Seine Themenschwerpunkte sind: Business Intelligence, Data Warehousing, Datenmanagement, Big Data, Advanced Analytics und BI Organisation.
Mit der Übernahme verschafft sich Informatica eine starke Position auf dem Gebiet der Adressvalidierung und hat bereits konkrete Pläne.

Anfang des Monats hatte der auf Software für Datenintegration spezialisierte Hersteller Informatica das in Maxdorf bei Mannheim ansässige Softwarehaus AddressDoctor für eine nicht genannte Summe übernommen. Damit gelangt Informatica in Besitz von Technik zur Adressprüfungen, die AddressDoctor mittlerweile für rund 240 Länder und Territorien bereitstellt.

Kunden, die vor allem aus dem Handel, Tourismusbranche und Dienstleistungsgewerbe stammen, können mit ihr auf unterschiedlicher Detailebene Anschriften validieren, beispielsweise nach Straßen oder dem Lieferort. Dank der Unterstützung von Geokodierung können Kunden zudem die Adressdaten mit Längen und Breitengraden kombinieren.

Gestärkte Position im Datenqualitäts-Management

Auch Informatica ist seit längerem mit Produkten für das Datenqualitäts-Manamgement in Markt unterwegs. So findet sich als Teil der Werzeugsammlung "Informatica Data Quality" auch als "Data Quality Content Option" bezeichnete Software für die globale Adressvalidierung. Hinter diesem Angebot steckt die Technik von AddressDoctor, die das Softwarehaus seit längerem im Rahmen eines OEM-Abkommens beisteuert.
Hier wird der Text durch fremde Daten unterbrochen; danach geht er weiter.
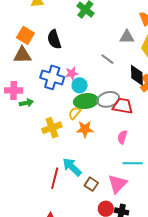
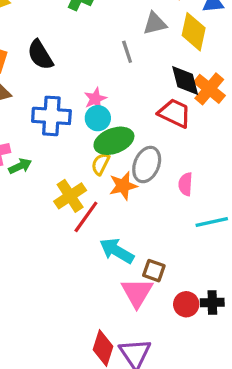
gray line: (107, 59) -> (127, 52), moved, turned 48
pink star: (72, 73) -> (95, 99), moved
gray ellipse: (108, 99) -> (147, 165), moved, turned -40
red trapezoid: (123, 106) -> (175, 113), moved, turned 30
red line: (55, 178) -> (86, 217), moved, turned 35
pink triangle: (117, 184) -> (137, 293), moved

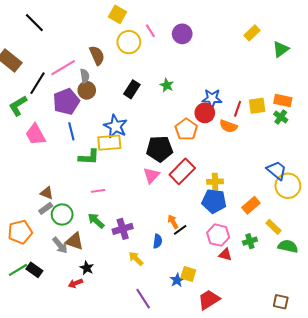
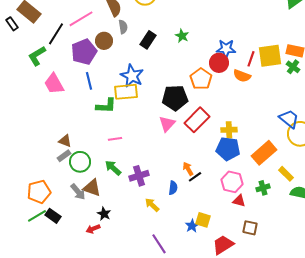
gray semicircle: (85, 76) -> (123, 27), moved
yellow square: (257, 106) -> (270, 56), size x1.4
orange rectangle: (251, 205) -> (264, 153), size x1.4
orange pentagon: (20, 232) -> (39, 192), moved
brown square: (281, 302) -> (250, 228), moved

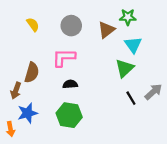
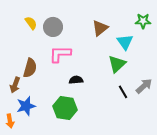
green star: (128, 17) -> (143, 21), moved
gray circle: (71, 26) -> (53, 27), moved
black semicircle: (70, 84) -> (76, 80), moved

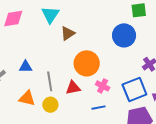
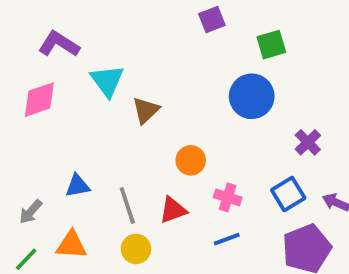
orange circle: (87, 63) -> (191, 160), size x0.6
blue square: (134, 90) -> (288, 194), size x0.7
orange triangle: (27, 98) -> (71, 245), moved

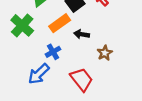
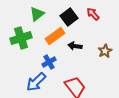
green cross: (22, 25) -> (21, 38), turned 30
brown star: (105, 53) -> (105, 51), moved

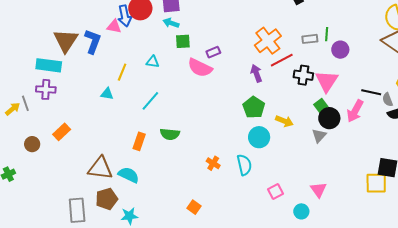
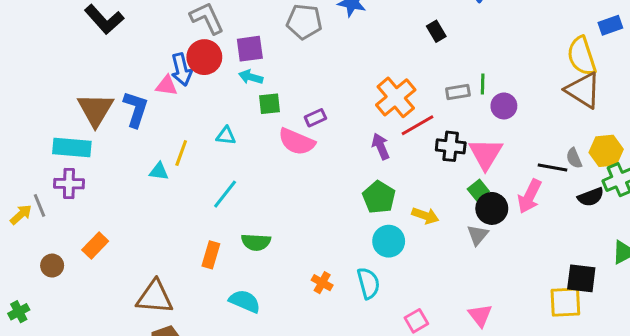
cyan triangle: (107, 94) -> (159, 171), moved
gray semicircle: (388, 100) -> (574, 158), moved
cyan semicircle: (129, 175) -> (245, 301), moved

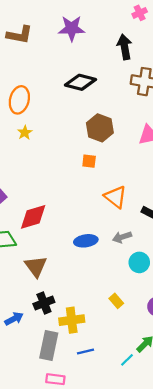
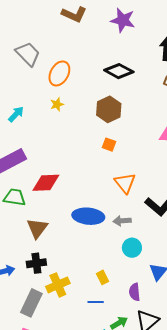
brown hexagon: (100, 128) -> (109, 109), moved
blue ellipse: (86, 241) -> (88, 216), size x1.4
yellow cross: (72, 320) -> (58, 285), turned -30
blue line: (86, 351) -> (96, 302), moved

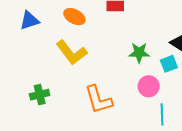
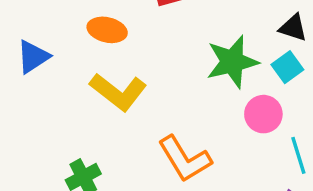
green star: (139, 53) -> (232, 62), size x1.4

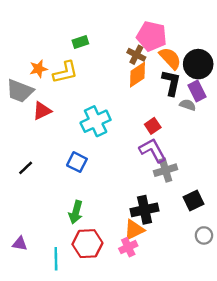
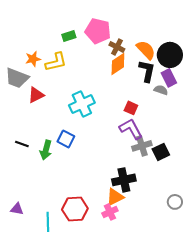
pink pentagon: (152, 36) -> (98, 31), moved
red square: (153, 126) -> (131, 108), turned -32
black line: (26, 168) -> (22, 144), turned 64
black square: (193, 200) -> (161, 152), moved
green arrow: (76, 212) -> (46, 150), moved

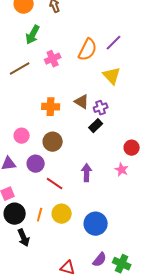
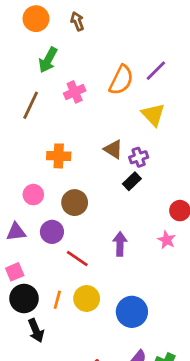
brown line: (20, 69) -> (31, 105), turned -35
orange cross: (51, 107) -> (59, 156), moved

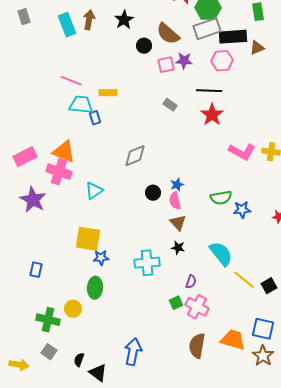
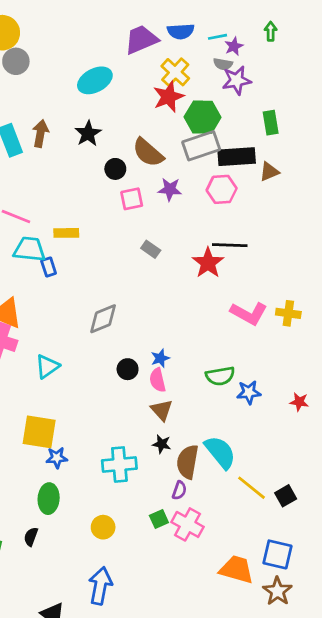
pink square: (166, 65) -> (132, 199), moved
black line: (209, 91) -> (230, 245), moved
yellow circle: (73, 309) -> (103, 527), moved
brown semicircle: (197, 346) -> (188, 462), moved
black semicircle: (79, 360) -> (31, 537), moved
Mit dem Kauf des Partners will sich Informatica offenbar vor allem den Zugang zu dieser Technik sichern und die eigene Position in im Markt für Datenqualitäts-Management-Software stärken, der laut Analysten aktuell ein Volumen von 438 Millionen Dollar hat (siehe auch die Umfrage zu Datenqualität in deutschen Unternehmen).

Laut Informatica-Geschäftführer Otto Neuer ist man künftig der einzige Anbieter mit integrierter Adressvaldierungs-Engine.
Laut Informatica-Geschäftführer Otto Neuer ist man künftig der einzige Anbieter mit integrierter Adressvaldierungs-Engine.
Foto: Otto Neuer

"Wir werden in der Lage sein, unseren Kunden eine globale Address Validation Engine zur Verfügung zu stellen, die in über 200 Ländern funktionieren wird. Dies wird ein wesentliches Unterscheidungsmerkmal gegenüber unseren Mitbewerbern sein", erklärte Otto Neuer, Geschäftsführer Zentraleuropa von Informatica, auf Anfrage der Computerwoche. Die Adressvalidierung sei ein kritischer Bestandteil der Datenqualität und decke geschätzte 40 Prozent der Datenpflegearbeiten ab. Zusätzlich könne man die Technik in Anwendungsgebieten wie Stammdatenverwaltung und CRM positionieren, welche mittlerweile ebenfalls im Fokus der Produktstrategie Informaticas liegen.

"Diese Akquisition stärkt unsere Konkurrenzfähigkeit im Markt, da wir nun die Eigentümer der relevanten Intellectual Properties auf dem Gebiet der globalen Adressvalidierung sind." Laut Neuer sei man nunmehr der einzige Anbieter, der eine integrierte Address Validation Engine vorzeigen könne. Um diesen Vorteil auszubauen, will der Hersteller nun die Produkte von AddressDoctor in der nächsten Version 9 der Datenintegrationsplattform "PowerCenter" enger in das eigene Portfolio zu integrieren.